Observer.java (new file)
Observer extends Learner.
+ void observeLeader() throws InterruptedException { + zk.registerJMX(new ObserverBean(this, zk), self.jmxLocalPeerBean); + + try { + InetSocketAddress addr = findLeader(); + LOG.info("Observing " + addr); + try { + connectToLeader(addr); + long newLeaderZxid = registerWithLeader(Leader.OBSERVERINFO); + + syncWithLeader(newLeaderZxid); + QuorumPacket qp = new QuorumPacket(); + while (self.running) { + readPacket(qp); + processPacket(qp); + } + } catch (IOException e) { + LOG.warn("Exception when observing the leader", e); + try { + sock.close(); + } catch (IOException e1) { + e1.printStackTrace(); + } + + synchronized (pendingRevalidations) { + // clear pending revalidations + pendingRevalidations.clear(); + pendingRevalidations.notifyAll(); + } + } + } finally { + zk.unregisterJMX(this); + } + }
Simple driver loop for Observers - read a packet and then process it. Deal with pending session revalidations in the same way that Followers do.
+ protected void processPacket(QuorumPacket qp) throws IOException{ + switch (qp.getType()) { + case Leader.PING: + ping(qp); + break; + case Leader.PROPOSAL: + LOG.warn("Ignoring proposal"); + break; + case Leader.COMMIT: + LOG.warn("Ignoring commit"); + break; + case Leader.UPTODATE: + zk.takeSnapshot(); + self.cnxnFactory.setZooKeeperServer(zk); + break; + case Leader.REVALIDATE: + revalidate(qp); + break; + case Leader.SYNC: + ((ObserverZooKeeperServer)zk).sync(); + break; + case Leader.INFORM: + TxnHeader hdr = new TxnHeader(); + BinaryInputArchive ia = BinaryInputArchive + .getArchive(new ByteArrayInputStream(qp.getData())); + Record txn = SerializeUtils.deserializeTxn(ia, hdr); + Request request = new Request (null, hdr.getClientId(), + hdr.getCxid(), + hdr.getType(), null, null); + request.txn = txn; + request.hdr = hdr; + ObserverZooKeeperServer obs = (ObserverZooKeeperServer)zk; + obs.commitRequest(request); + break; + } + }
This code describes how the Observer reacts to certain packet types. PROPOSAL and COMMIT are ignored, and should never be received (should this then be a LOG.error?). The most interesting case is INFORM, which unpacks the committed proposal and tells the ObserverZooKeeperServer to commit it. (Note the downcast - this could be optimized away).

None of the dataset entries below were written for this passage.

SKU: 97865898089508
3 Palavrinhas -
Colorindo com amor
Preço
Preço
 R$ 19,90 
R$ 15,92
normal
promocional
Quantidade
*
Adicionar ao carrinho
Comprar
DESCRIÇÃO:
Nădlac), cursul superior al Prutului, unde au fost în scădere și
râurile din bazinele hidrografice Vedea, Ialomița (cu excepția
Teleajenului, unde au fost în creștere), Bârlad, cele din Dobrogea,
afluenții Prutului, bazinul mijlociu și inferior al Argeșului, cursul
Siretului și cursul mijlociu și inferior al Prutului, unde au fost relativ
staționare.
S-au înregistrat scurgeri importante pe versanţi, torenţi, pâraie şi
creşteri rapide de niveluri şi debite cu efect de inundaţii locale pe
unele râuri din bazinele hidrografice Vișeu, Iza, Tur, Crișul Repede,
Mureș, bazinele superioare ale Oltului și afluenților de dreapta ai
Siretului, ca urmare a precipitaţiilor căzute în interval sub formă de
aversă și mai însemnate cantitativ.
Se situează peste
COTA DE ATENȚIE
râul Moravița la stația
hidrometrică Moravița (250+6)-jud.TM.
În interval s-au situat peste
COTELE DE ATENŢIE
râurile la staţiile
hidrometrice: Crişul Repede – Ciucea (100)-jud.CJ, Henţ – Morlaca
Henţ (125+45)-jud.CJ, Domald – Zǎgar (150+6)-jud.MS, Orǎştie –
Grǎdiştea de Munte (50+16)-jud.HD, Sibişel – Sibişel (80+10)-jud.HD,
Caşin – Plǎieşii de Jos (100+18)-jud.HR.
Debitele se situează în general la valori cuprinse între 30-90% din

ObserverZooKeeperServer.java (new file)
ObserverZooKeeperServer extends LearnerZooKeeperServer.
A lot of code is shared between this class and FollowerZooKeeperServer, but the class hierarchy does not provide a good place to share the code.

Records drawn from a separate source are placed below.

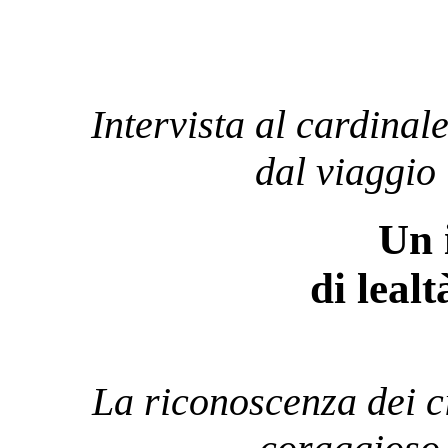
Intervista al cardinal
dal viaggio
Un 
di lealt
La riconoscenza dei ci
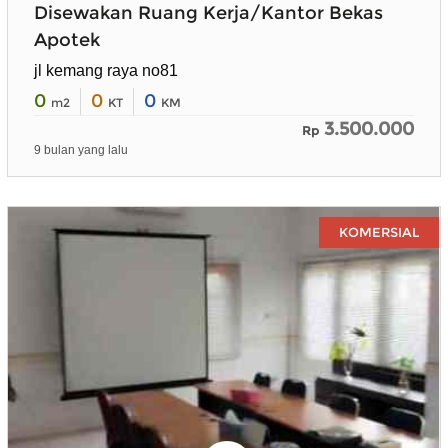
Disewakan Ruang Kerja/Kantor Bekas
Apotek
jl kemang raya no81
0
0
0
m2
KT
KM
3.500.000
Rp
9 bulan yang lalu
KOMERSIAL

+ private CommitProcessor commitProcessor; + private SyncRequestProcessor syncProcessor;
The RequestProcessor pipeline is simpler than for a Follower - CommitProcessor handles commits as a result of INFORM messages, and syncProcessor handles synchronisation requests from the client.
Testing
ObserverTest.java
This contains tests to make sure that Observers are behaving correctly.
testObserver ensures that commands get forwarded correctly through an Observer to an ensemble, and that a quorum is lost even though a voting Observer would make the ensemble quorate (i.e., with 2 Followers and one Observer, and 1 Follower fails).
testSingleObserver makes sure that a singleton Observer in an ensemble can't come up on its own.
testLeaderElectionFail ensures that a cluster with an electionType != 0 won't come up if it contains Observers.
QuorumBase.java
Various changes here to add options to start a cluster with two Observers.
AsyncHammerTest.java
+ @Test + public void testObserversHammer() throws Exception { + qb.tearDown(); + qb.setUp(true); + bang = true; + Thread[] hammers = new Thread[100]; + for (int i = 0; i < hammers.length; i++) { + hammers[i] = new HammerThread("HammerThread-" + i); + hammers[i].start(); + } + Thread.sleep(5000); // allow the clients to run for max 5sec + bang = false; + for (int i = 0; i < hammers.length; i++) { + hammers[i].interrupt(); + verifyThreadTerminated(hammers[i], 60000); + } + // before restart + qb.verifyRootOfAllServersMatch(qb.hostPort); + }
Mimics the AsyncHammerTest with Observers.
Other tests: should probably have sync hammer equivalent?